**ASSIGNMENT**
After locating the line that contains "azedou ao vivo" in the records below, write out exactly that line and each line after it through the one that contains "Infrarot-Controller, moderne 2,4-GHz-Handsender", and nothing else.

===============

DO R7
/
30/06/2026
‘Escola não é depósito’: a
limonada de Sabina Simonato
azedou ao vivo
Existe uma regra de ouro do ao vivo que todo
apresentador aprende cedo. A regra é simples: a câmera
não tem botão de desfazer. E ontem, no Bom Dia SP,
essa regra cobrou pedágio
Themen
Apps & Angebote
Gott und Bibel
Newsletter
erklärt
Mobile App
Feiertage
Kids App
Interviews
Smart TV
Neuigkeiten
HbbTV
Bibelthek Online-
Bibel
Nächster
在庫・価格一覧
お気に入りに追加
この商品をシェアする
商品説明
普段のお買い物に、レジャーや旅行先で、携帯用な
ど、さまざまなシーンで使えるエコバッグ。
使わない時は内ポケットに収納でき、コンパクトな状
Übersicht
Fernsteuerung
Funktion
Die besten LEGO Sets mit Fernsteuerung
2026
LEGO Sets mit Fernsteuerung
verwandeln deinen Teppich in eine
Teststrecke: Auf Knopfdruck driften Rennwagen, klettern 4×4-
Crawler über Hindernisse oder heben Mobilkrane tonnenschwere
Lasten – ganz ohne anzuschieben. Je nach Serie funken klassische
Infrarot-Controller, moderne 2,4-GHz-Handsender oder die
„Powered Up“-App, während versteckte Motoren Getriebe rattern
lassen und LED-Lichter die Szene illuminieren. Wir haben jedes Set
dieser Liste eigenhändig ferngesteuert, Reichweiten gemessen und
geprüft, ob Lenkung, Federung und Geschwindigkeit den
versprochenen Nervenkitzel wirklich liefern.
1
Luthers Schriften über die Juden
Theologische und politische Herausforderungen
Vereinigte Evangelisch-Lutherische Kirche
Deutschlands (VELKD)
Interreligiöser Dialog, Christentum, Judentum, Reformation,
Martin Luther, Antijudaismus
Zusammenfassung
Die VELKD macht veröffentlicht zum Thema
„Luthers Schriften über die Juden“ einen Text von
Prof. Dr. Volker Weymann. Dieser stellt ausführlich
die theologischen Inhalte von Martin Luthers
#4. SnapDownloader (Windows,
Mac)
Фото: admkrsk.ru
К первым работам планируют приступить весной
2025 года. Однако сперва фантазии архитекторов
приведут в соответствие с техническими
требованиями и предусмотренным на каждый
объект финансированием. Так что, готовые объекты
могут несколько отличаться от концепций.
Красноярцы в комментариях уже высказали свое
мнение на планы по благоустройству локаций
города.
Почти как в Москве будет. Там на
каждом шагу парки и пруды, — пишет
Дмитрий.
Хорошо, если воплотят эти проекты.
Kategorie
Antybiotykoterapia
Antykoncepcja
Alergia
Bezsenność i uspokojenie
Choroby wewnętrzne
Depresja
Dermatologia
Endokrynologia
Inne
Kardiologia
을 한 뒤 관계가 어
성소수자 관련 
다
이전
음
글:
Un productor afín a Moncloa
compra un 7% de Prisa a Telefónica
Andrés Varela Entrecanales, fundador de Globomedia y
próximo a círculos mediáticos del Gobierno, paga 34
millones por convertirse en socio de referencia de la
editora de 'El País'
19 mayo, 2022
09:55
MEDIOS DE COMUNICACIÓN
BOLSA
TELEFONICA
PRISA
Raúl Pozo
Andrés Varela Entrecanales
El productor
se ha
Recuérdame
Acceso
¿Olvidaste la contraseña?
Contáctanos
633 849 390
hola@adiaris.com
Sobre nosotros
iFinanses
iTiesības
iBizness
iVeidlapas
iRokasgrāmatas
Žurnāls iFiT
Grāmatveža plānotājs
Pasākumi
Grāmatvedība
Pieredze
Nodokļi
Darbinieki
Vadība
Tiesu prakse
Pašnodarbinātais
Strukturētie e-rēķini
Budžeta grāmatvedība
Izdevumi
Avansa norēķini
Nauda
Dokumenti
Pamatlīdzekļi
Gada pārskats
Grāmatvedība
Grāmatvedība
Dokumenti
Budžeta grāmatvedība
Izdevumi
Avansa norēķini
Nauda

===============

**TASK RESPONSE**
azedou ao vivo
Existe uma regra de ouro do ao vivo que todo
apresentador aprende cedo. A regra é simples: a câmera
não tem botão de desfazer. E ontem, no Bom Dia SP,
essa regra cobrou pedágio
Themen
Apps & Angebote
Gott und Bibel
Newsletter
erklärt
Mobile App
Feiertage
Kids App
Interviews
Smart TV
Neuigkeiten
HbbTV
Bibelthek Online-
Bibel
Nächster
在庫・価格一覧
お気に入りに追加
この商品をシェアする
商品説明
普段のお買い物に、レジャーや旅行先で、携帯用な
ど、さまざまなシーンで使えるエコバッグ。
使わない時は内ポケットに収納でき、コンパクトな状
Übersicht
Fernsteuerung
Funktion
Die besten LEGO Sets mit Fernsteuerung
2026
LEGO Sets mit Fernsteuerung
verwandeln deinen Teppich in eine
Teststrecke: Auf Knopfdruck driften Rennwagen, klettern 4×4-
Crawler über Hindernisse oder heben Mobilkrane tonnenschwere
Lasten – ganz ohne anzuschieben. Je nach Serie funken klassische
Infrarot-Controller, moderne 2,4-GHz-Handsender oder die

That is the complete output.